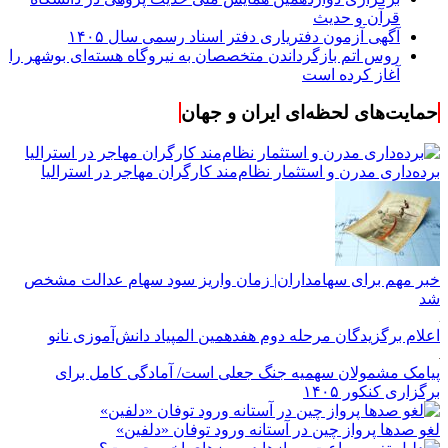
قرآن و حدیث
آگهی آزمون دفتریاری دفتر اسناد رسمی سال ۱۴۰۵
روس اتم بازگرداندن متخصصان به نیروگاه هسته‌ای بوشهر را
آغاز کرده است
حمایت‌های لحظه‌ای ایران و جهان
برده‌داری مدرن و استثمار نظام‌مند کارگران مهاجر در استرالیا
خبر مهم برای سهامداران| زمان واریز سود سهام عدالت مشخص
شد
اعلام برگزیدگان مرحله دوم هفدهمین المپیاد دانش‌آموزی نانو
پیامک مشمولان سهمیه جنگ جعلی است/ آمادگی کامل برای
برگزاری کنکور ۱۴۰۵
لغو صدها پرواز چین در آستانه ورود توفان «دلفین»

--------

### WHAT THIS TASK INVOLVES
Search the data above for the string "برای" and report each line that holds it.

### RESPONSE
خبر مهم برای سهامداران| زمان واریز سود سهام عدالت مشخص
پیامک مشمولان سهمیه جنگ جعلی است/ آمادگی کامل برای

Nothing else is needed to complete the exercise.